Content starts

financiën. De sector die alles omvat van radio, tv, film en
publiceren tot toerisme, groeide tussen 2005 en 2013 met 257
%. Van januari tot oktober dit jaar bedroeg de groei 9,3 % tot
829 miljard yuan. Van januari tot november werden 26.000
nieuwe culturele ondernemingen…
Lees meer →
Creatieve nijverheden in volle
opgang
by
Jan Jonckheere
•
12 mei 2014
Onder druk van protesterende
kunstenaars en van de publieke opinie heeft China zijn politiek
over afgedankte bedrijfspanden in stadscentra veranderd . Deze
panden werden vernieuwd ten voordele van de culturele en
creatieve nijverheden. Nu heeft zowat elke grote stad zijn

Content ends
Content starts

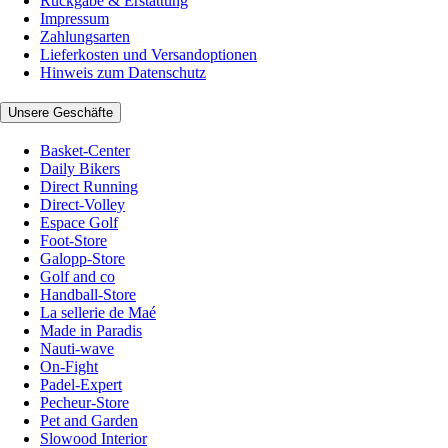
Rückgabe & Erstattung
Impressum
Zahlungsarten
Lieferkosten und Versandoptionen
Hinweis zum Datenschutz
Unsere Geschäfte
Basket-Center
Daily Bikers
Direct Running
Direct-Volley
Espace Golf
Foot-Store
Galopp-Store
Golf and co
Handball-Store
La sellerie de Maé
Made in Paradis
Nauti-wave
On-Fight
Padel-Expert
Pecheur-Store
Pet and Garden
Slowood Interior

Content ends

**TASK TO CARRY OUT**. Could you repeat exactly the lines above from the line with "12 mei 2014" up to and including the line with "creatieve nijverheden. Nu", and only those?

**RESULT FOR THIS TASK**.
12 mei 2014
Onder druk van protesterende
kunstenaars en van de publieke opinie heeft China zijn politiek
over afgedankte bedrijfspanden in stadscentra veranderd . Deze
panden werden vernieuwd ten voordele van de culturele en
creatieve nijverheden. Nu heeft zowat elke grote stad zijn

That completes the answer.